I went over and bent down to talk to him. "Hi, Ted. Buddy, we're gonna miss you, but you gotta go with these folks. They can take better care of you than I can. You aren't really built for life on Earth."
"Huh? What? That's not fair. Where will I get beer? And if I'm not here I'll miss the Bears' season. They've got a chance to go to the Super Bowl!"
I looked up at the parents. "Can you let him watch the games? He's a sports nut, you know."
The parents communicated silently again, then Momma said, "Acceptable." Zharban (or Plxring; I never learned which was which) made a noise, which I took to mean "But Momma!"
For my benefit, she responded in English. "Those who crash their Tav'roin and reprogram their Zchazch to attempt to suppress the fact do not deserve a Zchazch. Ted he is and Ted he shall stay."
I nodded gratefully, too moved to speak. I looked at Marie, and her eyes were a little watery too. Ted would live! I grabbed Marie's hand and pulled her over to Ted.
"See you, buddy. We'll miss you. Write if you get the chance."
"Okay. See you, Sam," was all he said. He grinned at me, ever the happy-go-lucky bear.
Marie surprised me by stroking the fur on his face with the back of her hand. In a shaky voice, she said, "Goodbye, Ted."
"See ya, Marie. Take care of Sam, okay?"
"I will."
Marie turned to the parents and said "Can I ask you a question?"
Momma said, "No. We must depart." She used her clicker on Ted again, and the two boys carried him up the ramp.
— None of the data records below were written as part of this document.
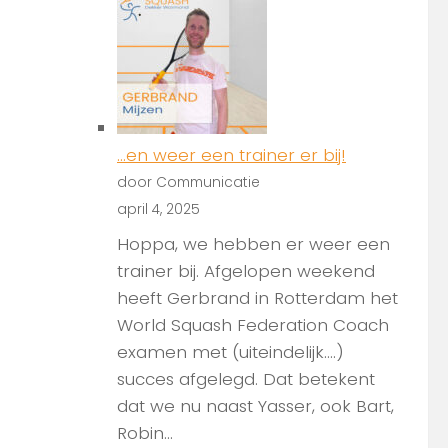
…en weer een trainer er bij!
door Communicatie
april 4, 2025
Hoppa, we hebben er weer een
trainer bij. Afgelopen weekend
heeft Gerbrand in Rotterdam het
World Squash Federation Coach
examen met (uiteindelijk….)
succes afgelegd. Dat betekent
dat we nu naast Yasser, ook Bart,
Robin...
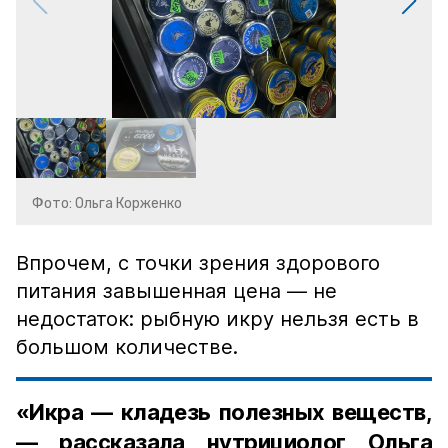
Фото: Ольга Корженко
Впрочем, с точки зрения здорового
питания завышенная цена — не
недостаток: рыбную икру нельзя есть в
большом количестве.
«Икра — кладезь полезных веществ,
— рассказала нутрициолог Ольга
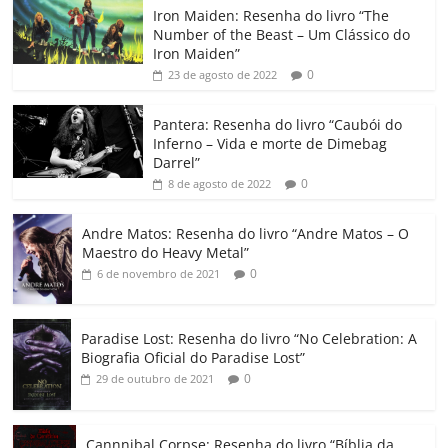
Iron Maiden: Resenha do livro “The
e
er
l
s
e
gl
y
p
Number of the Beast – Um Clássico do
b
A
dI
e
Li
ar
Iron Maiden”
0
23 de agosto de 2022
o
p
n
Cl
n
til
o
p
a
k
h
Pantera: Resenha do livro “Caubói do
Inferno – Vida e morte de Dimebag
k
ss
ar
Darrel”
ro
0
8 de agosto de 2022
o
Andre Matos: Resenha do livro “Andre Matos – O
m
Maestro do Heavy Metal”
0
6 de novembro de 2021
Paradise Lost: Resenha do livro “No Celebration: A
Biografia Oficial do Paradise Lost”
0
29 de outubro de 2021
Cannnibal Corpse: Resenha do livro “Bíblia da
Momma and Poppa followed them without a backward glance. In less than thirty seconds the saucer was gone as if it had never been there, not even leaving a depression in the grass.
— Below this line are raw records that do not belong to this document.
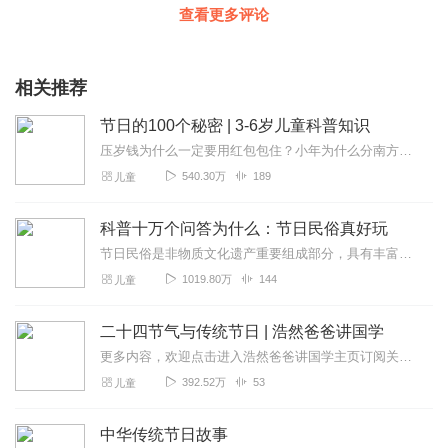
查看更多评论
相关推荐
节日的100个秘密 | 3-6岁儿童科普知识
压岁钱为什么一定要用红包包住？小年为什么分南方小年和北方小年？端午节家家户户为什么挂艾草？元宵节的汤圆和元宵不一样吗？复活节为什么要画彩蛋？……从春节中秋等传统...
540.30万
189
儿童
科普十万个问答为什么：节日民俗真好玩
节日民俗是非物质文化遗产重要组成部分，具有丰富文化底蕴，是我们传承文化中最贴近生活的。——每一个民俗里蕴含什么深刻寓意？——不同民俗背后藏着什么历史典故？——如...
1019.80万
144
儿童
二十四节气与传统节日 | 浩然爸爸讲国学
更多内容，欢迎点击进入浩然爸爸讲国学主页订阅关注。如果你也爱好国学古文、名著经典故事、历史知识，欢迎进入“浩然爸爸讲国学”圈子一起交流。畅听合集浩然爸爸...
392.52万
53
儿童
中华传统节日故事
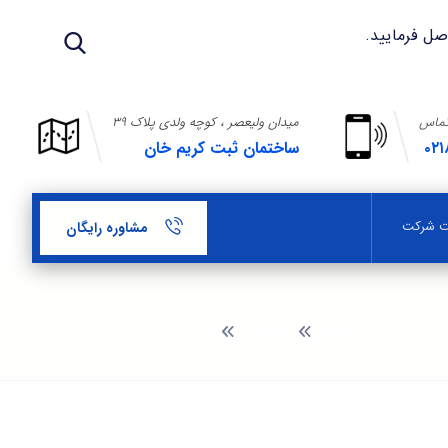
تماس
میدان ولیعصر ، کوچه ولدی پلاک ۳۹
۰۲۱
ساختمان ثبت کریم خان
بت شرکت
مشاوره رایگان
وبلاگ
موسسه ثبت شرکت در جوادیه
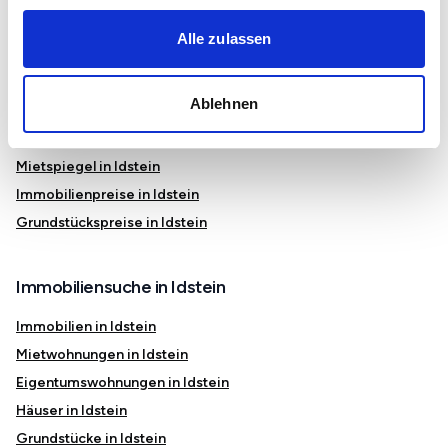
Hünstetten
Niedernhausen
Alle zulassen
Bad Camberg
Ablehnen
Immobilienmarkt und Preise in Idstein
Mietspiegel in Idstein
Immobilienpreise in Idstein
Grundstückspreise in Idstein
Immobiliensuche in Idstein
Immobilien in Idstein
Mietwohnungen in Idstein
Eigentumswohnungen in Idstein
Häuser in Idstein
Grundstücke in Idstein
Marie and I checked out the van. It had the Ted notebook and a new life-size copy of Ted in it. The engine ran perfectly for the first time ever, and even the little things like the burnt-out dash light were fixed.
"Want to go out for breakfast?" I said. I sure as hell didn't feel up to cooking.
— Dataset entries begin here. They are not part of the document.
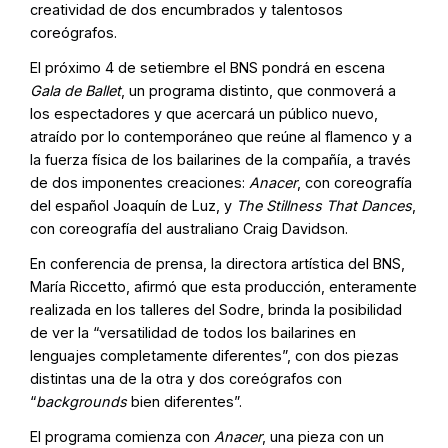
creatividad de dos encumbrados y talentosos
coreógrafos.
El próximo 4 de setiembre el BNS pondrá en escena
Gala de Ballet
, un programa distinto, que conmoverá a
los espectadores y que acercará un público nuevo,
atraído por lo contemporáneo que reúne al flamenco y a
la fuerza física de los bailarines de la compañía, a través
de dos imponentes creaciones:
Anacer
, con coreografía
del español Joaquín de Luz, y
The Stillness That Dances
,
con coreografía del australiano Craig Davidson.
En conferencia de prensa, la directora artística del BNS,
María Riccetto, afirmó que esta producción, enteramente
realizada en los talleres del Sodre, brinda la posibilidad
de ver la “versatilidad de todos los bailarines en
lenguajes completamente diferentes”, con dos piezas
distintas una de la otra y dos coreógrafos con
“
backgrounds
bien diferentes”.
El programa comienza con
Anacer
, una pieza con un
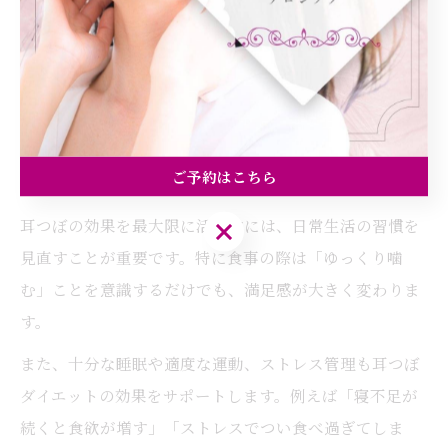
れてしまった」「自己判断でつぼの場所を間違えたため
効果が感じられなかった」というケースもあるため、最
初は信頼できるサロンでのアドバイスを受けながら始め
るのが安心です。
ご予約はこちら
耳つぼの効果を高める生活習慣の見直し方
耳つぼの効果を最大限に活かすには、日常生活の習慣を
ご予約はこちら
見直すことが重要です。特に食事の際は「ゆっくり噛
む」ことを意識するだけでも、満足感が大きく変わりま
す。
また、十分な睡眠や適度な運動、ストレス管理も耳つぼ
ダイエットの効果をサポートします。例えば「寝不足が
続くと食欲が増す」「ストレスでつい食べ過ぎてしま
"Yes. Let's take the van. And Ted."
I never heard from them again. I kept the van; it now gets about fifty miles to the gallon and I've never had to replace the tires. We still have the video Marie shot, but it's only about half a minute long and is pretty grainy —the light just wasn't that good. I've seen much better effects at the movies. We still watch it each year, on our anniversary.
I know my son will ask me someday. For now, Marie and I have decided to tell him it's for an old uncle on her side of the family. I'll just have to decide how old he is before I give him this, to let him know the real reason he's named Theodore Zharban Quinn.